Architecture Details

Topology

Routing Topology

Trip.com has chosen an intelligent topology based on where workloads are being run:

  • Bare-metal on-premises: Direct routing via BGP using BIRD
  • AWS: AWS ENI routing mode via Cilium AWS ENI support

This topology provides native routing architecture in both the bare-metal and AWS environments with all its performance benefits. In addition, it provides a universal Kubernetes services and Network Policy model across all environments to minimize the differences between the bare-metal and cloud environments.

Customizations

Fixed IP for statefulset

Some workloads in the Trip.com use case require fixed IP addresses to be assigned. This is a feature that Cilium currently doesn't support so Trip.com has added support for this:

We added fixed IP functionality (only for statefulset) for our special use case - an intermediate step towards true cloud-native for some applications. [...] But this feature currently relies on sticky scheduler, which is a simple Kubernetes scheduler implemented by us internally (you could also find similar schedulers on GitHub), so this feature is not ready to be widely used by other users.
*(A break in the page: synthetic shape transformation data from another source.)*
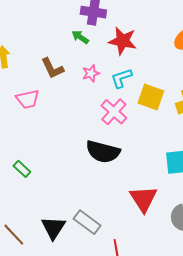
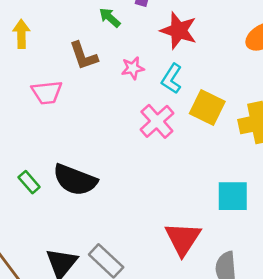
green arrow: (80, 37) -> (110, 18), moved
cyan L-shape: (121, 78) -> (172, 79), turned -45
black semicircle: (103, 152) -> (75, 180), moved

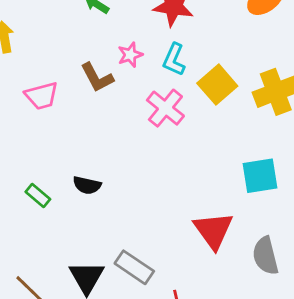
brown L-shape: (83, 56) -> (97, 78), moved
yellow square: (207, 108) -> (217, 85), turned 32
black semicircle: (75, 180) -> (87, 185), size x0.6

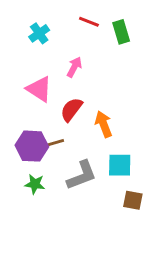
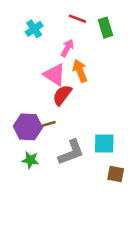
pink arrow: (74, 67) -> (67, 48), moved
pink triangle: (39, 89) -> (55, 75), moved
orange arrow: (104, 124) -> (80, 71), moved

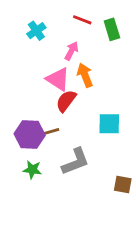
cyan square: (104, 143) -> (109, 124), moved

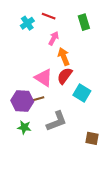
red line: (82, 20) -> (49, 16), moved
pink triangle: (58, 79) -> (43, 78), moved
red semicircle: (66, 101) -> (65, 76), moved
cyan square: (109, 124) -> (82, 93), turned 30

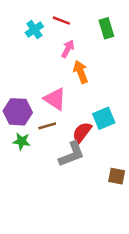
red semicircle: (65, 76) -> (82, 132), moved
cyan square: (82, 93) -> (104, 118), turned 36
purple hexagon: (22, 101) -> (18, 112), moved
green star: (24, 127) -> (22, 141), moved

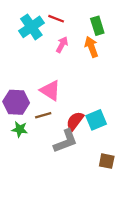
cyan cross: (34, 30) -> (31, 27), size x1.5
orange arrow: (81, 72) -> (91, 47), moved
cyan square: (104, 118) -> (96, 120), moved

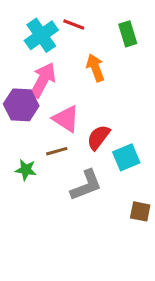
pink arrow: (62, 45) -> (43, 80), moved, size x1.6
orange arrow: (91, 47) -> (95, 68), moved
purple hexagon: (16, 102) -> (21, 105), moved
red semicircle: (75, 121) -> (98, 137), moved

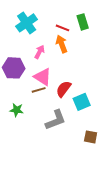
red line: (74, 25) -> (63, 28), moved
pink arrow: (43, 80) -> (40, 52), moved, size x0.6
brown line: (57, 151) -> (39, 90), moved

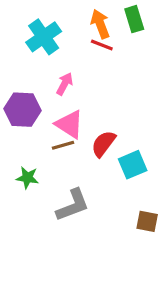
green rectangle: (83, 22) -> (134, 19), moved
orange arrow: (62, 44) -> (100, 24), moved
gray L-shape: (56, 120) -> (73, 205), moved

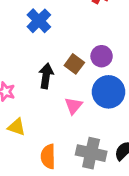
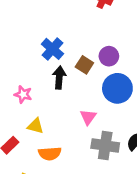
blue cross: (39, 21) -> (53, 49), moved
pink triangle: (73, 106) -> (88, 117), moved
orange semicircle: (48, 156) -> (50, 154), moved, turned -90

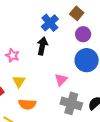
blue cross: (53, 49) -> (50, 23), moved
brown square: (84, 65) -> (77, 13), moved
yellow triangle: (35, 126) -> (19, 81), turned 40

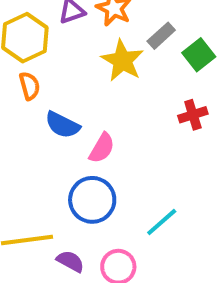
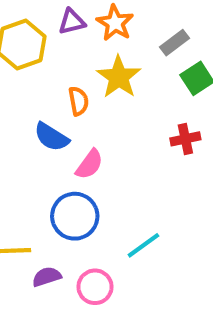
gray rectangle: (161, 36) -> (175, 43), moved
orange semicircle: (30, 86) -> (79, 101), moved
purple semicircle: (70, 261) -> (47, 277), turned -52

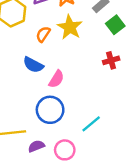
orange semicircle: (79, 101) -> (43, 34), moved, turned -133

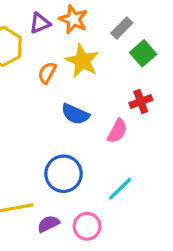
blue semicircle: (33, 65) -> (75, 114), moved
pink semicircle: (56, 79) -> (117, 131), moved

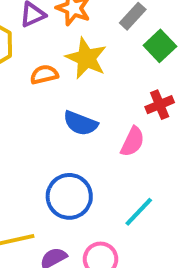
orange semicircle: (47, 73) -> (44, 75), turned 50

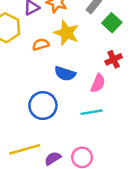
blue circle: (69, 196) -> (43, 106), moved
cyan line: (139, 212) -> (91, 112), moved, turned 40

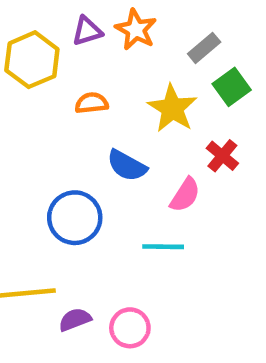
yellow star: (66, 33) -> (172, 108), moved
red cross: (114, 59) -> (222, 156), turned -35

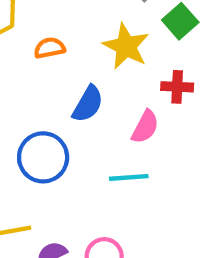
red cross: (222, 156) -> (177, 87), turned -32
blue semicircle: (127, 166) -> (88, 104), turned -84

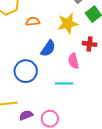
yellow star: (126, 46) -> (68, 24), turned 30
pink semicircle: (145, 127) -> (73, 61), turned 133

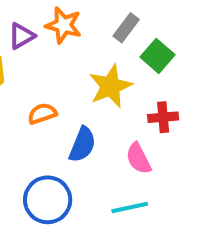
orange semicircle: (33, 21) -> (42, 114), moved

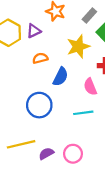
purple triangle: (22, 36) -> (34, 31), moved

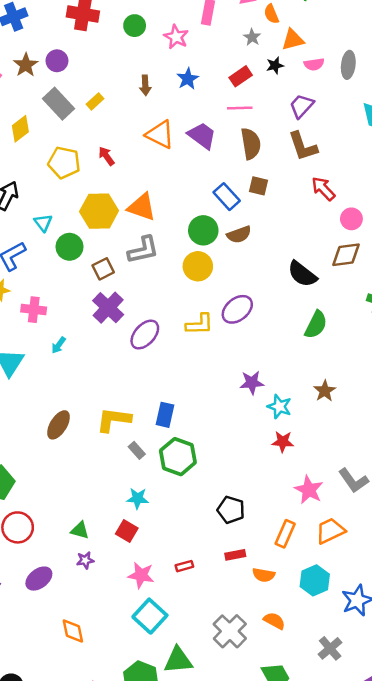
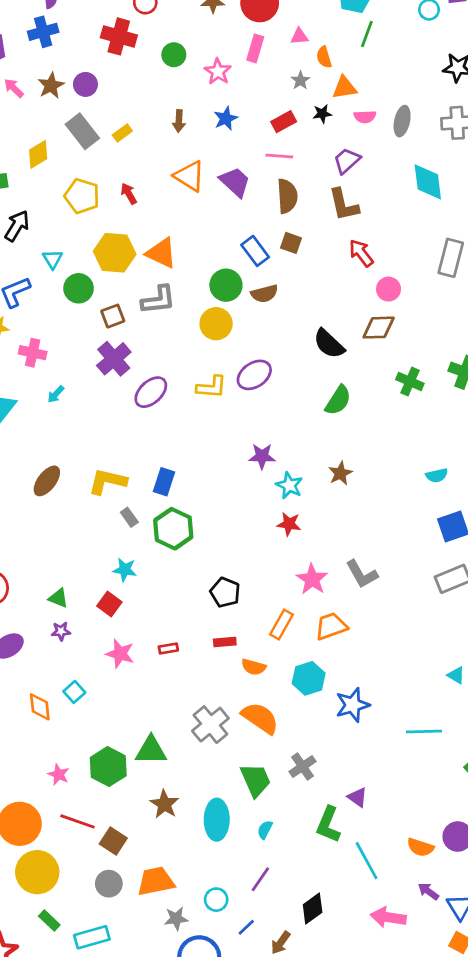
cyan square: (150, 616) -> (74, 692), moved, size x0.6
orange semicircle: (274, 621) -> (260, 718), size x1.6
gray cross: (330, 648) -> (303, 767), moved

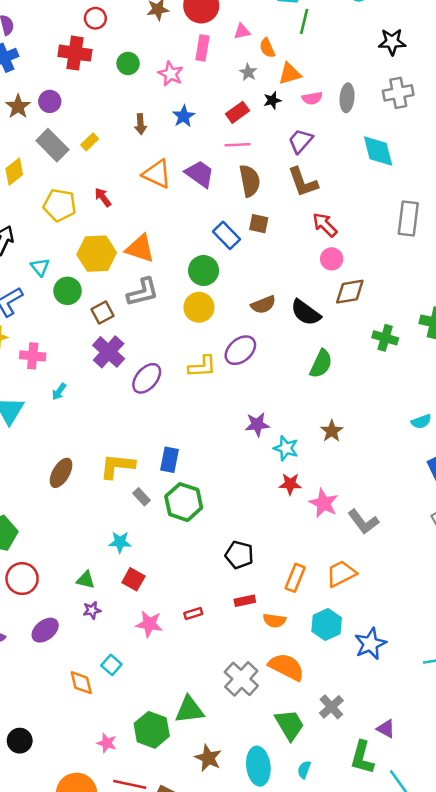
pink circle: (388, 289) -> (332, 259), moved
brown semicircle: (264, 294) -> (263, 305), moved
cyan star: (125, 570) -> (120, 542), moved
pink star: (312, 579) -> (324, 503), moved

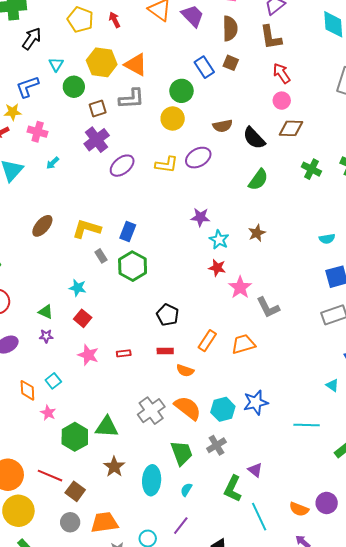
cyan hexagon: (327, 625) -> (223, 409), moved
pink star: (107, 743) -> (48, 413), moved

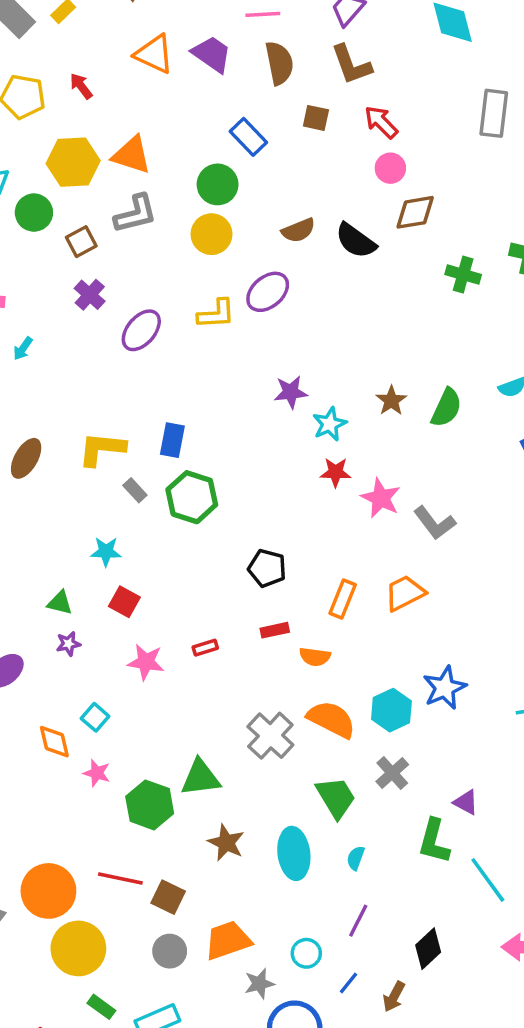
brown square: (231, 63) -> (316, 118), moved
purple cross: (97, 140) -> (90, 295), size x0.7
green semicircle: (258, 180) -> (446, 408), moved
cyan star: (219, 240) -> (330, 424), turned 30

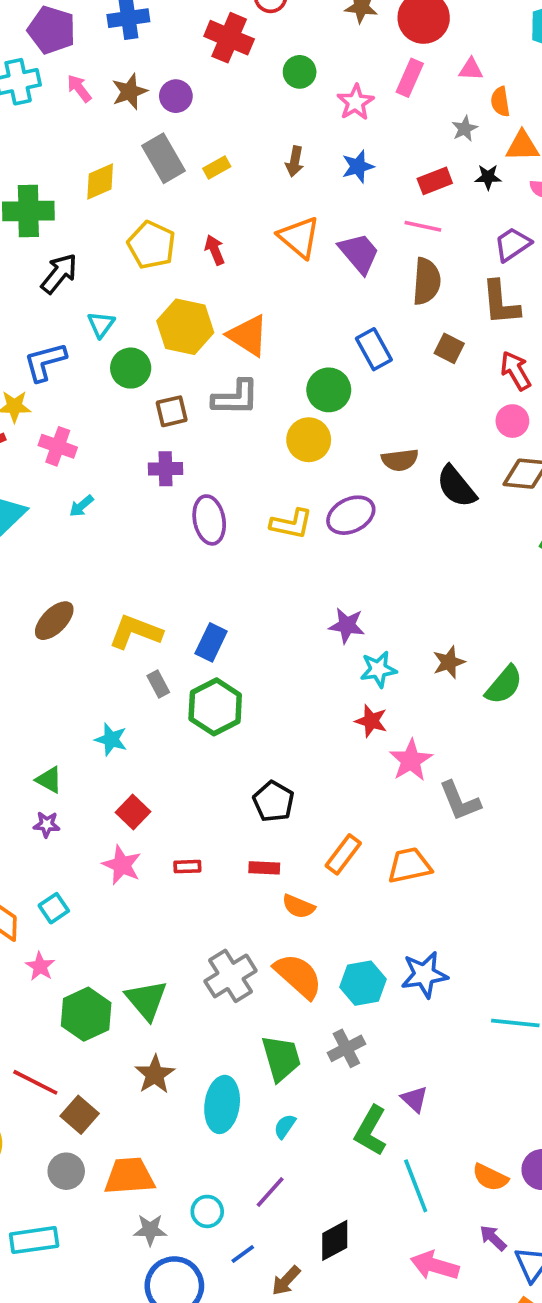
purple cross: (90, 295) -> (166, 469), turned 32
purple ellipse: (141, 330) -> (209, 520), turned -66
red square: (124, 602) -> (133, 812), moved
green triangle: (200, 778) -> (146, 1000), turned 42

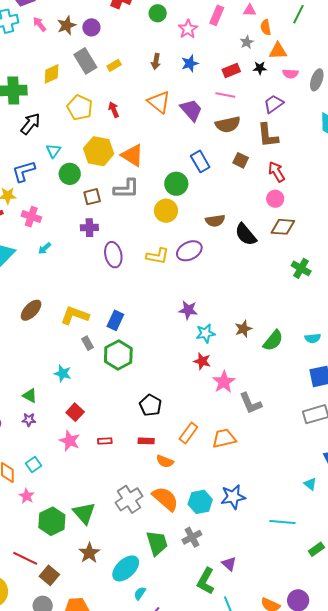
brown semicircle: (427, 281) -> (228, 124), turned 75
cyan ellipse: (222, 1104) -> (126, 568), turned 40
cyan semicircle: (285, 1126) -> (140, 593), moved

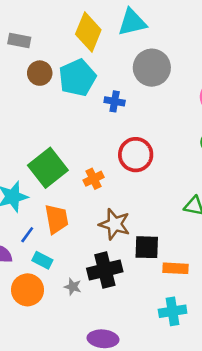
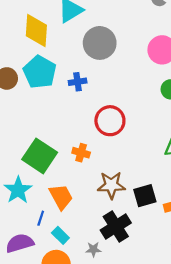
orange cross: (94, 179) -> (81, 153), turned -30
cyan rectangle: (42, 260) -> (60, 235), turned 36

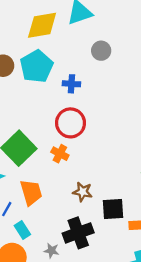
yellow diamond: (36, 31) -> (42, 25), turned 64
gray circle: (100, 43) -> (101, 51), size x0.6
red circle: (110, 121) -> (71, 123), moved
brown star: (111, 185) -> (83, 192), size x0.7

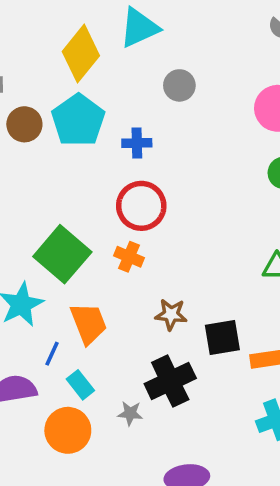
yellow diamond: (42, 25) -> (81, 54), turned -36

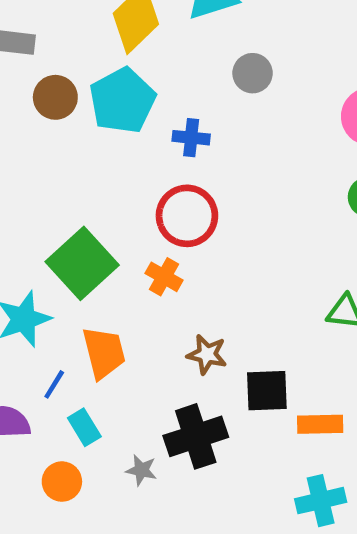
orange circle: (68, 430) -> (62, 482), size x0.7

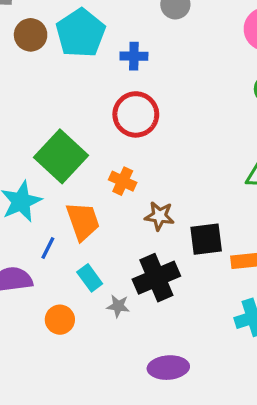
orange cross: (164, 277) -> (123, 181), moved
cyan rectangle: (84, 427) -> (90, 278), moved

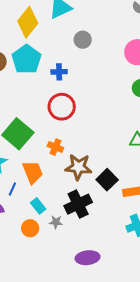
brown star: (159, 216) -> (78, 167), size x1.5
black square: (206, 239) -> (107, 180), turned -35
orange circle: (60, 320) -> (30, 228), moved

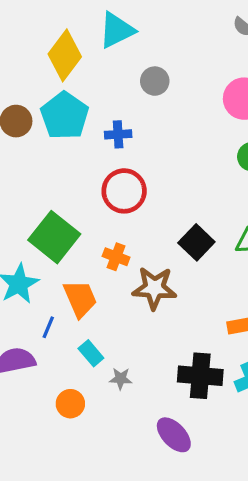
black square: (107, 180) -> (196, 242), moved
black cross: (78, 204) -> (200, 376), moved, turned 32
orange circle: (30, 228) -> (70, 404), moved
purple ellipse: (88, 258) -> (174, 435), turned 55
We will work with Trip.com to merge this feature upstream and make it available to all Cilium users as Kubernetes gains underlying support on the scheduler side.

Monitoring

Cilium officially recommends Grafana + Prometheus for monitoring and alerting, and provides yaml files to create those infrastructures. It’s easy to get started. We re-used our existing monitoring & alerting infrastructures [...]

Dashboard1 Dashboard2 Dashboard3

Conclusion

We have been stably running Cilium in our production environments for several months. Now we have 6K+ pods on Cilium, which span over PROD and UAT/FAT, as well as on-premises and AWS. Besides, we also have 10K+ GitlabCI jobs on Cilium each day, with each job launches a new Pod (and terminates it after job finishes). This only accounts for a very small part of our total Pods, and in year 2020, we will start to migrate those legacy Pods to Cilium.